### About this task
For this exercise, write out each entry below exactly, omitting the images.

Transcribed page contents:
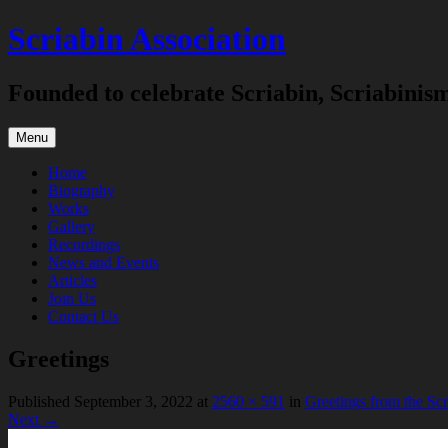
Skip
Scriabin Association
to
content
Founded to celebrate Scriabin, Scriabinis
Menu
Home
Biography
Works
Gallery
Recordings
News and Events
Articles
Join Us
Contact Us
Greetings
Published
September 3, 2022
at
2560 × 591
in
Greetings from the Sc
Next →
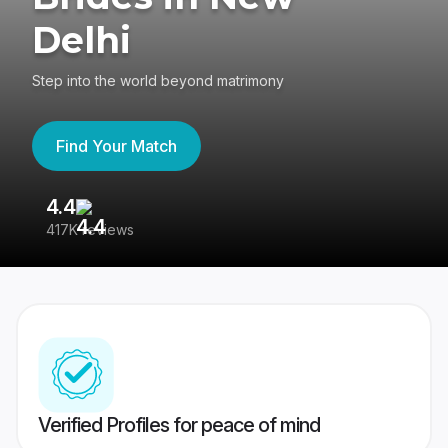
Delhi
Step into the world beyond matrimony
Find Your Match
4.4
3
417K reviews
Re
Verified Profiles for peace of mind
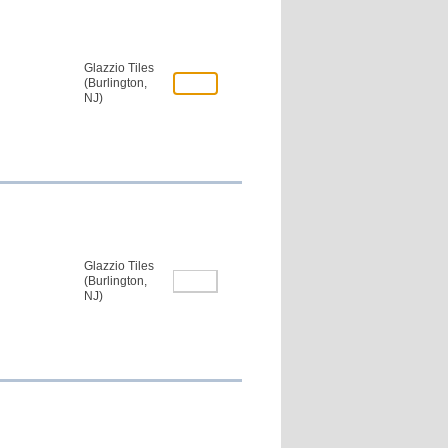
Glazzio Tiles
(Burlington,
NJ)
Glazzio Tiles
(Burlington,
NJ)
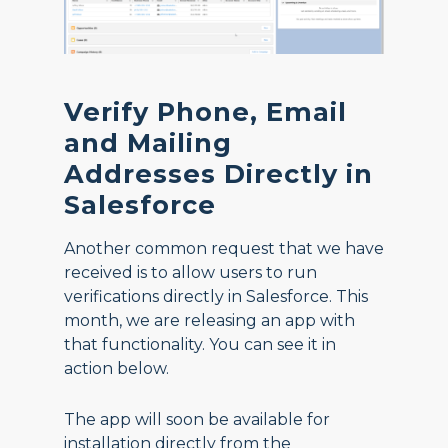
Verify Phone, Email
and Mailing
Addresses Directly in
Salesforce
Another common request that we have
received is to allow users to run
verifications directly in Salesforce. This
month, we are releasing an app with
that functionality. You can see it in
action below.
The app will soon be available for
installation directly from the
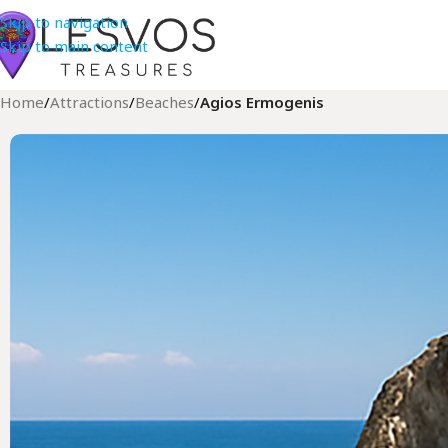
Skip to navigation
Skip to main content
Home
/
Attractions
/
Beaches
/
Agios Ermogenis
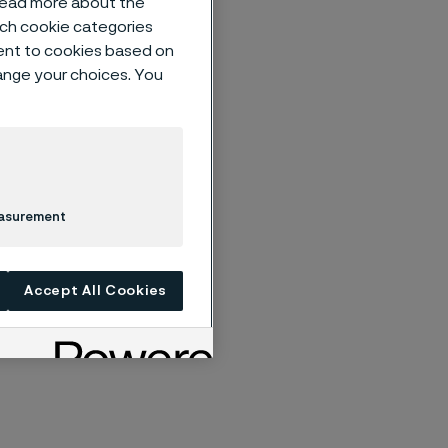
 read more about the
such cookie categories
ent to cookies based on
hange your choices. You
egarding the
Meeting
Nomination
l shareholders
n of the Board
easurement
ollowing
Accept All Cookies
ttee)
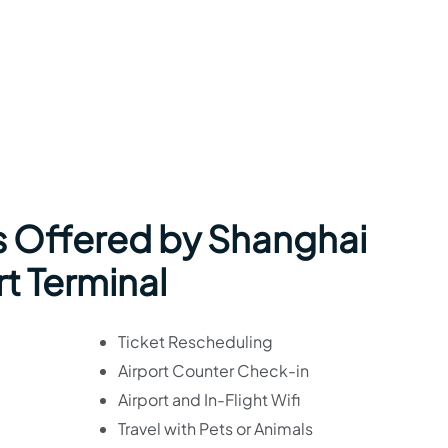
s Offered by Shanghai
rt Terminal
Ticket Rescheduling
Airport Counter Check-in
Airport and In-Flight Wifi
Travel with Pets or Animals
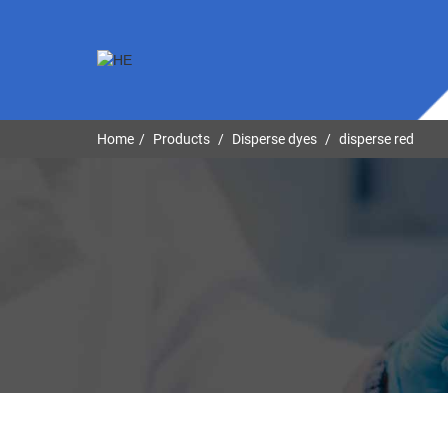
Home
Products
Disperse dyes
disperse red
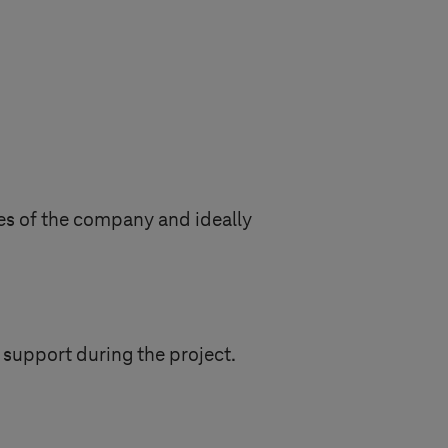
ges of the company and ideally
 support during the project.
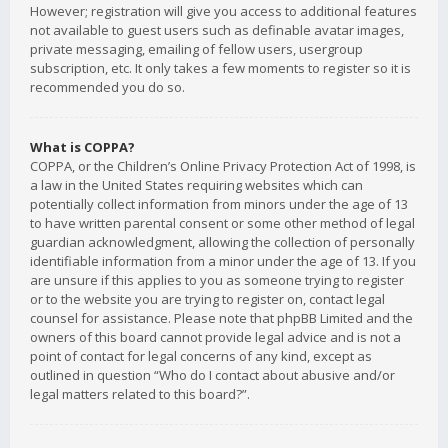
However; registration will give you access to additional features
not available to guest users such as definable avatar images,
private messaging, emailing of fellow users, usergroup
subscription, etc. It only takes a few moments to register so it is
recommended you do so.
What is COPPA?
COPPA, or the Children’s Online Privacy Protection Act of 1998, is
a law in the United States requiring websites which can
potentially collect information from minors under the age of 13
to have written parental consent or some other method of legal
guardian acknowledgment, allowing the collection of personally
identifiable information from a minor under the age of 13. If you
are unsure if this applies to you as someone trying to register
or to the website you are trying to register on, contact legal
counsel for assistance. Please note that phpBB Limited and the
owners of this board cannot provide legal advice and is not a
point of contact for legal concerns of any kind, except as
outlined in question “Who do I contact about abusive and/or
legal matters related to this board?”.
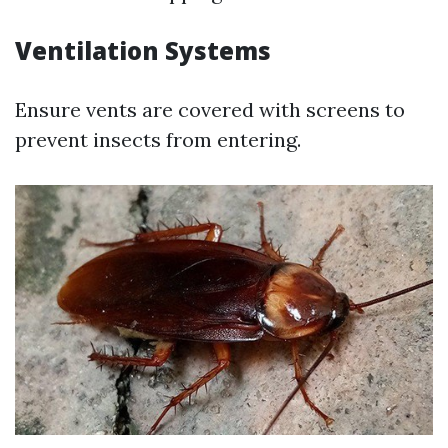
Ventilation Systems
Ensure vents are covered with screens to
prevent insects from entering.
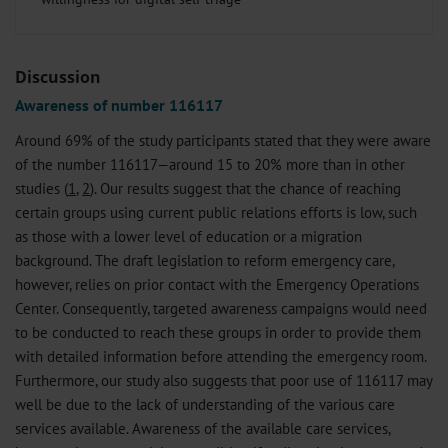
Discussion
Awareness of number 116117
Around 69% of the study participants stated that they were aware
of the number 116117—around 15 to 20% more than in other
studies (
1
,
2
). Our results suggest that the chance of reaching
certain groups using current public relations efforts is low, such
as those with a lower level of education or a migration
background. The draft legislation to reform emergency care,
however, relies on prior contact with the Emergency Operations
Center. Consequently, targeted awareness campaigns would need
to be conducted to reach these groups in order to provide them
with detailed information before attending the emergency room.
Furthermore, our study also suggests that poor use of 116117 may
well be due to the lack of understanding of the various care
services available. Awareness of the available care services,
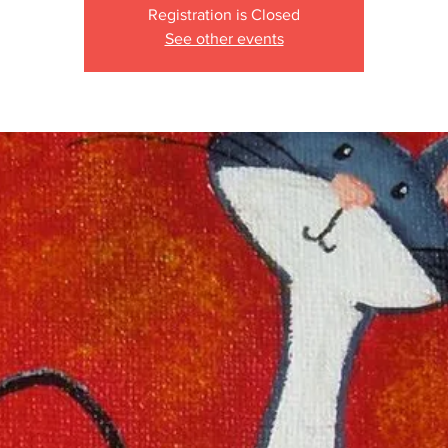
Registration is Closed
See other events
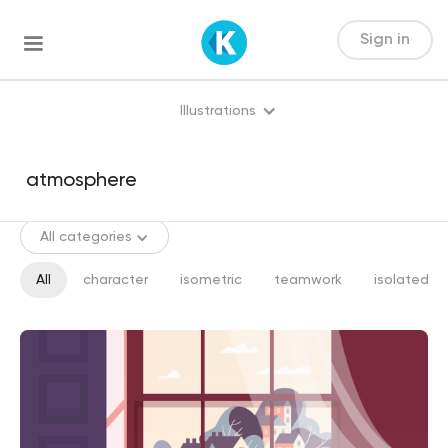
Sign in
Illustrations
All categories
All
character
isometric
teamwork
isolated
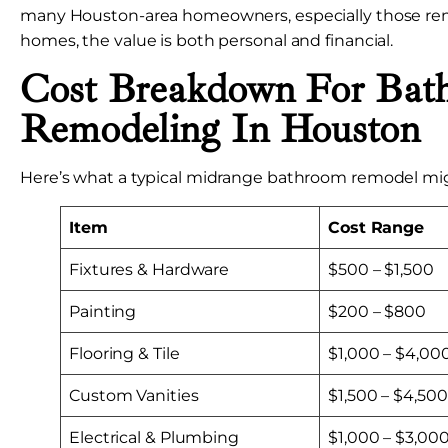
many Houston-area homeowners, especially those rem
homes, the value is both personal and financial.
Cost Breakdown For Bat
Remodeling In Houston
Here’s what a typical midrange bathroom remodel mig
Item
Cost Range
Fixtures & Hardware
$500 – $1,500
Painting
$200 – $800
Flooring & Tile
$1,000 – $4,00
Custom Vanities
$1,500 – $4,500
Electrical & Plumbing
$1,000 – $3,00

### Task solution
Skip
Scriabin Association
to
content
Founded to celebrate Scriabin, Scriabinis
Menu
Home
Biography
Works
Gallery
Recordings
News and Events
Articles
Join Us
Contact Us
Greetings
Published
September 3, 2022
at
2560 × 591
in
Greetings from the Sc
Next →
Delhi
Step into the world beyond matrimony
Find Your Match
4.4
3
417K reviews
Re
Verified Profiles for peace of mind
Glazzio Tiles
(Burlington,
NJ)
Glazzio Tiles
(Burlington,
NJ)
Verify Phone, Email
and Mailing
Addresses Directly in
Salesforce
Another common request that we have
received is to allow users to run
verifications directly in Salesforce. This
month, we are releasing an app with
that functionality. You can see it in
action below.
The app will soon be available for
installation directly from the
Skip to navigation
Skip to main content
Home
/
Attractions
/
Beaches
/
Agios Ermogenis
 read more about the
such cookie categories
ent to cookies based on
hange your choices. You
egarding the
Meeting
Nomination
l shareholders
n of the Board
easurement
ollowing
Accept All Cookies
ttee)
s Offered by Shanghai
rt Terminal
Ticket Rescheduling
Airport Counter Check-in
Airport and In-Flight Wifi
Travel with Pets or Animals
Home
Products
Disperse dyes
disperse red
ges of the company and ideally
 support during the project.
However; registration will give you access to additional features
not available to guest users such as definable avatar images,
private messaging, emailing of fellow users, usergroup
subscription, etc. It only takes a few moments to register so it is
recommended you do so.
What is COPPA?
COPPA, or the Children’s Online Privacy Protection Act of 1998, is
a law in the United States requiring websites which can
potentially collect information from minors under the age of 13
to have written parental consent or some other method of legal
guardian acknowledgment, allowing the collection of personally
identifiable information from a minor under the age of 13. If you
are unsure if this applies to you as someone trying to register
or to the website you are trying to register on, contact legal
counsel for assistance. Please note that phpBB Limited and the
owners of this board cannot provide legal advice and is not a
point of contact for legal concerns of any kind, except as
outlined in question “Who do I contact about abusive and/or
legal matters related to this board?”.
Ventilation Systems
Ensure vents are covered with screens to
prevent insects from entering.
Discussion
Awareness of number 116117
Around 69% of the study participants stated that they were aware
of the number 116117—around 15 to 20% more than in other
studies (
1
,
2
). Our results suggest that the chance of reaching
certain groups using current public relations efforts is low, such
as those with a lower level of education or a migration
background. The draft legislation to reform emergency care,
however, relies on prior contact with the Emergency Operations
Center. Consequently, targeted awareness campaigns would need
to be conducted to reach these groups in order to provide them
with detailed information before attending the emergency room.
Furthermore, our study also suggests that poor use of 116117 may
well be due to the lack of understanding of the various care
services available. Awareness of the available care services,
Registration is Closed
See other events
Sign in
Illustrations
All categories
All
character
isometric
teamwork
isolated
many Houston-area homeowners, especially those rem
homes, the value is both personal and financial.
Cost Breakdown For Bat
Remodeling In Houston
Here’s what a typical midrange bathroom remodel mig
Item
Cost Range
Fixtures & Hardware
$500 – $1,500
Painting
$200 – $800
Flooring & Tile
$1,000 – $4,00
Custom Vanities
$1,500 – $4,500
Electrical & Plumbing
$1,000 – $3,00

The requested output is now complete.